Part 1

What is R?

R is a software that you interact with via a programming language. So, in short, you can say that R is a programming language.

As with any other programming language, the logic of interacting with R is that you give it input, and it gives you output. Or: you enter expressions and R evaluates them.


Who is Hadley Wickham?

Hadley is a statistician, and a regular man

Hadley

Hadley

with admirers who think he is from a higher sphere, and who live in the “Hadleyverse.”

Hadley as Obama poster

Hadley as Obama poster

Hadley grew up in New Zealand, and has the accent to prove it (look him up on YouTube). He now lives in Houston, TX, where he used to be a professor of statistics at Rice University. He’s not a regular professor anymore, because he doesn’t need to be. What did Hadley do to become this famous?

In everything he does, he tries to make R much, much more easy to use by writing packages that simplify core functions of the data science work flow.

Hadley wrote packages for R that have become very widely used, such as

  • ggplot2
  • dplyr
  • tidyr

and many others. He also wrote books about writing packages for R… they are all freely, legally available in pdf format online. - In addition, he is the “chief scientist” at RStudio.


Setting up a working environment

RStudio: script, console, data file(s), viewing options


Command line functionality: R as calculator

You can use R as a calculator - the most straightforward example of expression in - evaluation out.

What happens if you enter this in R (and then hit Return)?

4 + 2

Try to have R perform a few other arithmetic operations, e.g.

  • six times eleven
  • six point nine times eleven
  • two minus three
  • four divided by two

You must of course figure out how to communicate these mathematical operations to R in a way that it understands.


Assigning variables

The most fundamental functionality in computer programming is assigning variables. That is to say: linking content to placeholders.
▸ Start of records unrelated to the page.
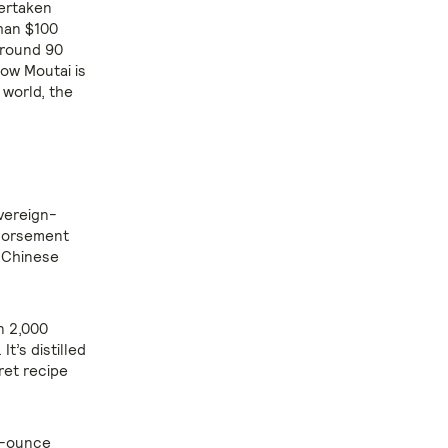
vertaken
han $100
around 90
ow Moutai is
 world, the
overeign-
ndorsement
t Chinese
an 2,000
t’s distilled
ret recipe
lf-ounce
In the following example, x and y are variable names, and they are each assigned to numeric content.

x = 7
y = 2

Once you have assigned variables, the variables can be used just like their actual content. In other words: you can

  • add x to y,
  • divide y by x,
  • divide x by 2 and then add y,
  • etc.

Try those operations on your own.


Equal and double-equal

First, try this:

a = 3.5
b = 4
a + b

What happens when you do this?

a = b

and then add a + b?

What happened is that we assigned the value of b to a. That’s what = does.
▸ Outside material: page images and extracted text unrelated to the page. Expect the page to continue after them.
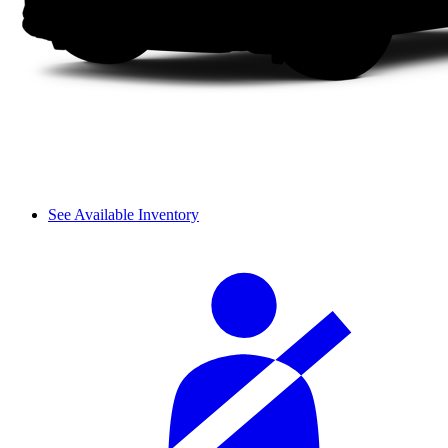
See Available Inventory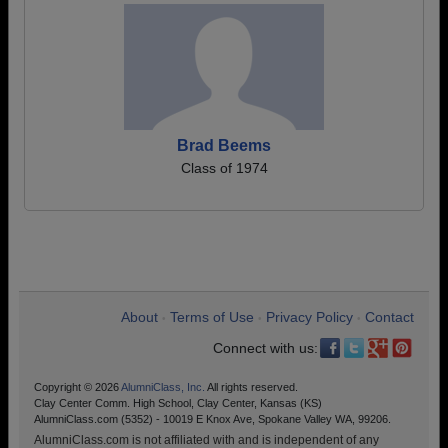
Brad Beems
Class of 1974
About
Terms of Use
Privacy Policy
Contact
•
•
•
Connect with us:
Copyright © 2026
AlumniClass, Inc.
All rights reserved.
Clay Center Comm. High School, Clay Center, Kansas (KS)
AlumniClass.com (5352) - 10019 E Knox Ave, Spokane Valley WA, 99206.
AlumniClass.com is not affiliated with and is independent of any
There is, however, another equal sign: the “double equal” sign (==).

# FIRST TEST OF THE == SIGN
a = 9
b = 12
a + b
## [1] 21
a == b
## [1] FALSE
# SECOND TEST
a = b
a + b
## [1] 24
a == b
## [1] TRUE

Packages

There is a lot of functionality in “base R,” which is the list of functions that R understands when you simply run R from your Applications folder. But R is used in many different disciplines and areas, and so, new specialized uses come up every day. For these, users write specialized functions. And these functions can be made available through packages.

In order to use an existing package (or “library”), you need to

  1. download it,
  2. install it, and
  3. load it.

You can use RStudio’s GUI for 1. and 2., and either one of these functions for 3.:

library(packagename)

#or

require(packagename)

Try to call the help text for the function rowPerc(). You can call help on a function by simply entering the name of the function, preceded by one question mark:

?rowPerc

Presumably, you will get some sort of error message because your R doesn’t know the function yet. That’s because it is part of a specialized package that doesn’t come with base R.

So try to download, install, and load the tigerstats package. Once you have loaded it (step 3.), call help on rowPerc() again.